Adaptogens in Skin Care
April 09, 2021
Nu Skin is no stranger to adaptogens. Within our Pharmanex products adaptogenic ingredients have been leveraged for years! But what exactly are adaptogens?
What are adaptogens?
The commonly agreed upon definition for adaptogens are substances that help the body adapt to or resist stress. These substances usually come from botanical sources. Adaptogens have three things in common, each
- is nontoxic
- reduces the body’s stress response
- supports overall health by helping your body achieve balance
Usually found in the diet as either supplements or food items, adaptogens help the body adapt to varying types of stress—physical, emotional, etc. They aid in helping stave off fatigue, build endurance, or improve focus while others can help with feelings of relaxation or calmness.
Adaptogens for the skin
The skin is also exposed to an array of stressors. These types of stressors can come from a diet that favors fat, sugars, or processed foods,1,2 as well as lack of sleep3 and environmental pollution2, which includes smoking and tobacco products.2 These stressors can cause the skin to exhibit signs of premature aging—more wrinkles,4,5,7 droopy/swollen skin4, dyspigmentation/age spots6,7 to simply looking fatigued and less vibrant. Yet adaptogens, with their antioxidant-like capacity, can help skin resist these sources of oxidative stress offsetting the potential damage and helping it to find a balance.

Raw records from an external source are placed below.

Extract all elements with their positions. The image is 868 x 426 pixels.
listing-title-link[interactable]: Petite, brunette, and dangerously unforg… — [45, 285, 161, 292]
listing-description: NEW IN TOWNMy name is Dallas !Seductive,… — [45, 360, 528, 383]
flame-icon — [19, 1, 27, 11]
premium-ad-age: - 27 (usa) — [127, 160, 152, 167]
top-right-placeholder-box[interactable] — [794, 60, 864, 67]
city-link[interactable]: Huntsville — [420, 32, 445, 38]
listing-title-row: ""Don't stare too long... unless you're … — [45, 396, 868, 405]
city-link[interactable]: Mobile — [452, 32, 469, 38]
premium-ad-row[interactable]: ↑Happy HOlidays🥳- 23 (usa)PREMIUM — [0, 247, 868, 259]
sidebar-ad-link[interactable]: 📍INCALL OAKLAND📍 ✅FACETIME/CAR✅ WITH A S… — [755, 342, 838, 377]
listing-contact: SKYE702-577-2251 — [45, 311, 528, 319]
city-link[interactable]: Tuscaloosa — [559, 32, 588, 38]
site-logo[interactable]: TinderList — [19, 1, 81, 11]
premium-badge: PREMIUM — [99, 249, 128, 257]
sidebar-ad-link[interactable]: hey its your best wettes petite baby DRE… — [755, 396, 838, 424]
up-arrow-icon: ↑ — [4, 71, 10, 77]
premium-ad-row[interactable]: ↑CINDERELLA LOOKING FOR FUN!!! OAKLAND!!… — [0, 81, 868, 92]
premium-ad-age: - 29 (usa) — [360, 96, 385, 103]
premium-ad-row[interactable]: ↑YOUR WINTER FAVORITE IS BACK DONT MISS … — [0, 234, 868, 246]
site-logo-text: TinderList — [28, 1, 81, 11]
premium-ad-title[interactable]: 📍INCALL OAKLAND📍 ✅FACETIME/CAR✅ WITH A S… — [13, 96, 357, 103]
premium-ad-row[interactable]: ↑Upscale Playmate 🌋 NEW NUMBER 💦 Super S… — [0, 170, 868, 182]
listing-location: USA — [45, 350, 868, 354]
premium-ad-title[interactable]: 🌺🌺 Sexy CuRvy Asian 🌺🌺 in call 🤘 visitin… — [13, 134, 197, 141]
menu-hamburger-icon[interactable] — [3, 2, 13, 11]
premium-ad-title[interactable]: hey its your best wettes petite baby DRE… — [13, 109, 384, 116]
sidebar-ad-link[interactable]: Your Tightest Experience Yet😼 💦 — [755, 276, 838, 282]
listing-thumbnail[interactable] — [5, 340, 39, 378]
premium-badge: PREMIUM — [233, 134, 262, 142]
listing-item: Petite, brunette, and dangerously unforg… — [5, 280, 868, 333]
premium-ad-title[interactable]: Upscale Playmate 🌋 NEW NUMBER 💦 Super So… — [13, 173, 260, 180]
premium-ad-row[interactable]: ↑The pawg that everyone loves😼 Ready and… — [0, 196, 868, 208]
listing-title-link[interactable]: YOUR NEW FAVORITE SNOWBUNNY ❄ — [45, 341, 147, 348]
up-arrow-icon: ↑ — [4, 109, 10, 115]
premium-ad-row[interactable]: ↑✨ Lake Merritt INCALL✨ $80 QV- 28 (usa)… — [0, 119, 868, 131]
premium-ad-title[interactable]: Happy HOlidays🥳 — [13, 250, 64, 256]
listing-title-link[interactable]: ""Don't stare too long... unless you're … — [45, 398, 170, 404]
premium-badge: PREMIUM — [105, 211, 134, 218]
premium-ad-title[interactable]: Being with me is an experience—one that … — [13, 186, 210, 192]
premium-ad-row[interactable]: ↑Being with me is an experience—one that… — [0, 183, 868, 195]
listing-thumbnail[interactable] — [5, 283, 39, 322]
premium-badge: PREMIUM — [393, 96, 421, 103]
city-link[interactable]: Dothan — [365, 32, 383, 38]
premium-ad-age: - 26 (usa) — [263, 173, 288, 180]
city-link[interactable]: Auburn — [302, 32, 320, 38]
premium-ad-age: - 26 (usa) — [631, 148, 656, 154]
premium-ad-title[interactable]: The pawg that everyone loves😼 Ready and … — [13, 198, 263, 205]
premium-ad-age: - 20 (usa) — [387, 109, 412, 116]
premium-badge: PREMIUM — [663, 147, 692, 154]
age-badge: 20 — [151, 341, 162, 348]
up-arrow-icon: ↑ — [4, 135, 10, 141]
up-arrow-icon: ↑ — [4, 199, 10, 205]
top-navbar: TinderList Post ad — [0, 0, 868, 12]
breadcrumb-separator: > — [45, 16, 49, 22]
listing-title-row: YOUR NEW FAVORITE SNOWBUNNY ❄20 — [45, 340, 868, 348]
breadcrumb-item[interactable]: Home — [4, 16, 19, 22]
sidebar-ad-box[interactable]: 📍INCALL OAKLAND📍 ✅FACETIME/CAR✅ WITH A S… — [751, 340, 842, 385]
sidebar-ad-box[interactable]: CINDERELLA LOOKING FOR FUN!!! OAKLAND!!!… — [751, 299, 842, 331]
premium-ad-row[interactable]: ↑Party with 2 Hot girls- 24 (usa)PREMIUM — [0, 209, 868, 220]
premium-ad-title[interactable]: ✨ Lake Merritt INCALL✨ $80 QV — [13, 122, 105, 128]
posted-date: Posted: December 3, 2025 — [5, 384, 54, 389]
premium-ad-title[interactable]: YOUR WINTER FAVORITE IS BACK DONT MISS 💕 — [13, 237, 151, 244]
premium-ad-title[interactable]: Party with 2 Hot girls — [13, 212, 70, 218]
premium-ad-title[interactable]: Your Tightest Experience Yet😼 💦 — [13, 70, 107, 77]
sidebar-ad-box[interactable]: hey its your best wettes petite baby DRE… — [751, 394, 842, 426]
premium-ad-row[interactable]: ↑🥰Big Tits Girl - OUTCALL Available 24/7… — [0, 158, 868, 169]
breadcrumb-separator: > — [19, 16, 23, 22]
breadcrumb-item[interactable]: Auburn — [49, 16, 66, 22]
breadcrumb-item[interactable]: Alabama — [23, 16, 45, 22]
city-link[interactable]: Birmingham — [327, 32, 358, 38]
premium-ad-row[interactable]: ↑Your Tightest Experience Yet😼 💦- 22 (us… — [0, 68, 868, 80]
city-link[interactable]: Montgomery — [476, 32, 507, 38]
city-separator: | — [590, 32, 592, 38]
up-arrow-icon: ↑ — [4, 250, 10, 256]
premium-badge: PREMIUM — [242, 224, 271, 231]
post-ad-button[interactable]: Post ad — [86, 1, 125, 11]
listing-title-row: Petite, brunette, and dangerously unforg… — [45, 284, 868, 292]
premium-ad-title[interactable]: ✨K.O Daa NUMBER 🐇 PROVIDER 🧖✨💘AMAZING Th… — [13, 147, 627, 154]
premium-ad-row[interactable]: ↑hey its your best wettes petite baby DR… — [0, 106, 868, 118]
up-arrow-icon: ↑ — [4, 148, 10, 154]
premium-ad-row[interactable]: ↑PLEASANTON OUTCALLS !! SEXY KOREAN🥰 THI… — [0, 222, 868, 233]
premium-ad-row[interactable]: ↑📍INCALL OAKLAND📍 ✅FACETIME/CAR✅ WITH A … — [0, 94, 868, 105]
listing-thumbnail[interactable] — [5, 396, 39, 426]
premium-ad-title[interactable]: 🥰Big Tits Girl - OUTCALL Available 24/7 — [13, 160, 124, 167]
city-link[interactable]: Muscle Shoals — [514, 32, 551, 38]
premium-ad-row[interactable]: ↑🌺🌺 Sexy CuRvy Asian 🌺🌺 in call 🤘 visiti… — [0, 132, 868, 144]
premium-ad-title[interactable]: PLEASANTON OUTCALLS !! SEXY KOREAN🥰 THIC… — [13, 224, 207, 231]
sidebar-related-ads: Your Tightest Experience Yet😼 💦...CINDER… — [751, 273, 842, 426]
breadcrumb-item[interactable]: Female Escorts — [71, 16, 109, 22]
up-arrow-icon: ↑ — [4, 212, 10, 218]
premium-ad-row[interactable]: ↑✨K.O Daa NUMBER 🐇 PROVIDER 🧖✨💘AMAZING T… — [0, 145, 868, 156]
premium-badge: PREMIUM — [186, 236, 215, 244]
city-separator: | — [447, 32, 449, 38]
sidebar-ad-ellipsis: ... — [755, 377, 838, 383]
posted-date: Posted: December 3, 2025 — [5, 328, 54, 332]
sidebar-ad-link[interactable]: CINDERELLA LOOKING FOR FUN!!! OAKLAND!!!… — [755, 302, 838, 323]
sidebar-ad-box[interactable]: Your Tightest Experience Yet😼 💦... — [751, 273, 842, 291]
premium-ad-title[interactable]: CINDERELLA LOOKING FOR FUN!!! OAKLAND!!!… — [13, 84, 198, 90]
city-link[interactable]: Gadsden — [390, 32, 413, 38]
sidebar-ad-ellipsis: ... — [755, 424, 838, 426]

Are adaptogens effective on the skin?
To illustrate this, research was conducted on three different formulas—a serum, cream and night mask—all formulated with adaptogens. Each was able to decrease the oxidative damage from UV exposure when compared to untreated sites.
This was found in the development of apoptotic cells (cells that are preparing to die) and when measured with a dermaspectrophotometer after UV exposure. (A dermospectrophotometer is used to assess skin color including redness.)

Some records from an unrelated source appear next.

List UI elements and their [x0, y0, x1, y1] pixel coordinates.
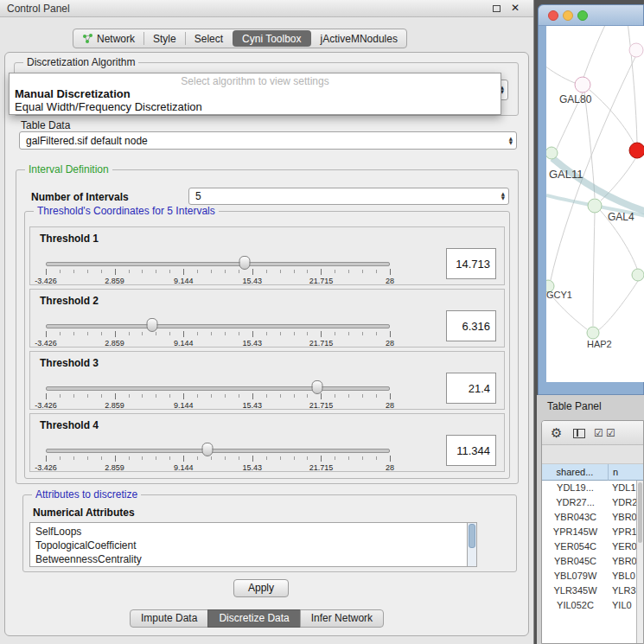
table-row[interactable]: YIL052CYIL0 — [542, 598, 638, 613]
num-intervals-label: Number of Intervals — [31, 191, 129, 203]
tab-jactivemnodules[interactable]: jActiveMNodules — [312, 29, 406, 48]
slider-thumb-icon[interactable] — [147, 318, 158, 332]
network-node[interactable] — [629, 43, 643, 57]
mac-minimize-button[interactable] — [563, 10, 573, 21]
algorithm-group-title: Discretization Algorithm — [23, 56, 138, 69]
node-label-gcy1: GCY1 — [546, 290, 572, 300]
table-cell[interactable]: YIL052C — [542, 598, 609, 613]
mac-zoom-button[interactable] — [577, 10, 588, 21]
table-cell[interactable]: YER054C — [542, 539, 609, 554]
slider-thumb-icon[interactable] — [239, 256, 250, 270]
dropdown-stepper-icon[interactable]: ▲▼ — [509, 137, 513, 145]
table-row[interactable]: YBL079WYBL0 — [542, 569, 638, 583]
network-node-gal80[interactable] — [575, 77, 590, 92]
table-cell[interactable]: YBL0 — [609, 569, 638, 583]
tab-network[interactable]: Network — [73, 29, 143, 48]
select-filtered-checkbox-icon[interactable]: ☑ — [606, 427, 615, 439]
table-cell[interactable]: YER0 — [609, 539, 638, 554]
network-window-titlebar — [539, 5, 643, 26]
slider-thumb-icon[interactable] — [202, 443, 214, 456]
table-scrollbar[interactable] — [636, 481, 643, 644]
dropdown-item-equal-width-frequency[interactable]: Equal Width/Frequency Discretization — [13, 100, 497, 113]
table-row[interactable]: YLR345WYLR3 — [542, 583, 638, 598]
network-node[interactable] — [632, 269, 644, 281]
network-graph — [546, 26, 644, 382]
gear-icon[interactable]: ⚙ — [551, 425, 562, 441]
tab-infer-network[interactable]: Infer Network — [300, 609, 384, 628]
list-item-selfloops[interactable]: SelfLoops — [35, 525, 450, 539]
table-row[interactable]: YDL19...YDL1 — [542, 481, 638, 495]
table-row[interactable]: YBR045CYBR0 — [542, 554, 638, 569]
column-header-name[interactable]: n — [609, 464, 644, 481]
close-icon[interactable]: ✕ — [511, 2, 520, 14]
threshold-2-value-field[interactable] — [446, 310, 496, 341]
network-node-gal11[interactable] — [546, 147, 558, 159]
table-cell[interactable]: YDR2 — [609, 495, 638, 510]
slider-track[interactable] — [46, 386, 390, 391]
tab-impute-data[interactable]: Impute Data — [130, 609, 208, 628]
table-cell[interactable]: YBR0 — [609, 554, 638, 569]
table-row[interactable]: YBR043CYBR0 — [542, 510, 638, 525]
mac-close-button[interactable] — [548, 10, 558, 21]
table-cell[interactable]: YBL079W — [542, 569, 609, 583]
threshold-panel-1: Threshold 1 -3.426 2.859 9.144 15.43 21.… — [29, 226, 505, 285]
attributes-scrollbar[interactable] — [467, 523, 476, 566]
tick-label: 21.715 — [309, 463, 334, 472]
threshold-3-value-field[interactable] — [446, 373, 496, 404]
slider-track[interactable] — [46, 449, 390, 453]
slider-minor-ticks — [46, 270, 390, 273]
numerical-attributes-label: Numerical Attributes — [33, 507, 135, 519]
tab-style[interactable]: Style — [144, 29, 185, 48]
select-all-checkbox-icon[interactable]: ☑ — [594, 427, 603, 439]
table-cell[interactable]: YPR145W — [542, 525, 609, 539]
table-cell[interactable]: YDR27... — [542, 495, 609, 510]
threshold-1-slider[interactable]: -3.426 2.859 9.144 15.43 21.715 28 — [46, 257, 390, 284]
network-node-hap2[interactable] — [587, 327, 599, 339]
table-cell[interactable]: YDL1 — [609, 481, 638, 495]
tick-label: 21.715 — [309, 401, 334, 410]
threshold-1-value-field[interactable] — [446, 248, 496, 279]
tab-label: Network — [97, 33, 135, 45]
threshold-3-slider[interactable]: -3.426 2.859 9.144 15.43 21.715 28 — [46, 381, 390, 409]
table-cell[interactable]: YIL0 — [609, 598, 638, 613]
slider-track[interactable] — [46, 262, 390, 266]
threshold-4-value-field[interactable] — [446, 435, 496, 466]
apply-button[interactable]: Apply — [233, 579, 289, 597]
table-cell[interactable]: YLR3 — [609, 583, 638, 598]
scrollbar-thumb[interactable] — [469, 524, 475, 548]
threshold-4-slider[interactable]: -3.426 2.859 9.144 15.43 21.715 28 — [46, 443, 390, 471]
list-item-betweennesscentrality[interactable]: BetweennessCentrality — [35, 552, 450, 566]
table-row[interactable]: YDR27...YDR2 — [542, 495, 638, 510]
column-header-shared-name[interactable]: shared... — [542, 464, 609, 481]
network-node-selected-red[interactable] — [629, 143, 644, 158]
table-columns-icon[interactable] — [573, 429, 585, 438]
tab-label: jActiveMNodules — [321, 33, 398, 45]
slider-track[interactable] — [46, 324, 390, 328]
num-intervals-dropdown[interactable]: 5 ▲▼ — [188, 188, 509, 205]
dropdown-item-manual-discretization[interactable]: Manual Discretization — [13, 87, 497, 100]
tick-label: 21.715 — [309, 339, 334, 348]
threshold-panel-2: Threshold 2 -3.426 2.859 9.144 15.43 21.… — [29, 289, 505, 348]
tab-cyni-toolbox[interactable]: Cyni Toolbox — [233, 30, 310, 47]
table-cell[interactable]: YBR0 — [609, 510, 638, 525]
network-node-gal4[interactable] — [588, 199, 602, 213]
table-data-dropdown[interactable]: galFiltered.sif default node ▲▼ — [19, 131, 517, 150]
table-cell[interactable]: YPR1 — [609, 525, 638, 539]
tab-select[interactable]: Select — [186, 29, 232, 48]
threshold-2-slider[interactable]: -3.426 2.859 9.144 15.43 21.715 28 — [46, 319, 390, 347]
table-row[interactable]: YER054CYER0 — [542, 539, 638, 554]
table-panel-title: Table Panel — [547, 400, 602, 412]
dropdown-stepper-icon[interactable]: ▲▼ — [501, 192, 505, 201]
scrollbar-thumb[interactable] — [638, 482, 642, 543]
attributes-listbox[interactable]: SelfLoops TopologicalCoefficient Between… — [29, 522, 477, 567]
table-cell[interactable]: YLR345W — [542, 583, 609, 598]
table-cell[interactable]: YDL19... — [542, 481, 609, 495]
table-cell[interactable]: YBR045C — [542, 554, 609, 569]
table-row[interactable]: YPR145WYPR1 — [542, 525, 638, 539]
tab-discretize-data[interactable]: Discretize Data — [207, 609, 300, 628]
table-cell[interactable]: YBR043C — [542, 510, 609, 525]
list-item-topologicalcoefficient[interactable]: TopologicalCoefficient — [35, 539, 450, 552]
network-canvas[interactable]: GAL80 GAL11 GAL4 GCY1 HAP2 — [546, 26, 644, 382]
float-window-icon[interactable] — [493, 5, 501, 12]
slider-thumb-icon[interactable] — [312, 380, 323, 394]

Adaptogens found in skin care
Each of the formulas, from the study above, contained the same blend of five different adaptogen extracts taken from plants that have adapted to their uniquely harsh environments in order to thrive. These extracts consisted of:
Rhodiola—survives year-round in wild arctic areas and high altitudes where the oxygen is thin, and the temperatures can dip as low as -40°C.

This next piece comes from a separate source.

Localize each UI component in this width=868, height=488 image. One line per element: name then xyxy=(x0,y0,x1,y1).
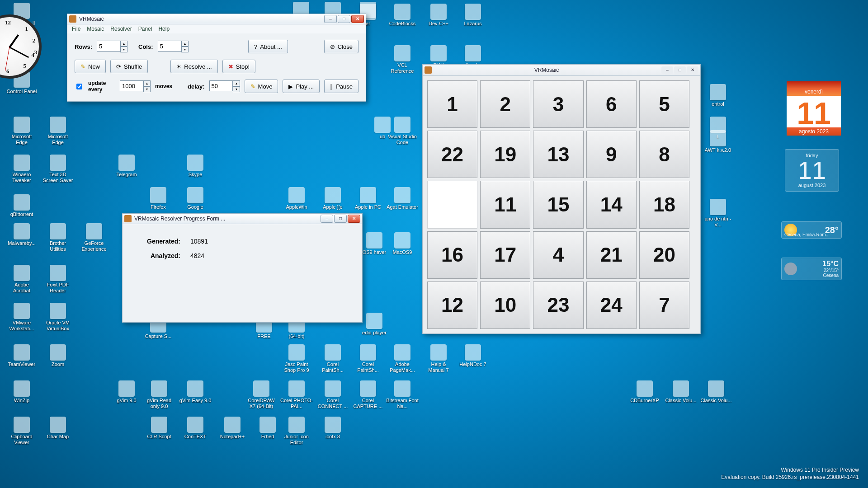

Maral Root—flourishes in high alpine meadows that are often an inhospitable 4,500–6,000 ft (1,400–1,800 m) above sea level.
Siberian Ginseng—thrives in mountain forests and all kinds of soils, including sandy, loamy, and heavy clay soils with acid, neutral, or alkaline chemistry and soils of low nutritional value.
Chaga Mushroom—grows wild on trees in the polar deserts and tundras of Canada, Alaska, and Russia.
Resurrection Plant—springs back to life without damage after months—or even years—of extreme dehydration.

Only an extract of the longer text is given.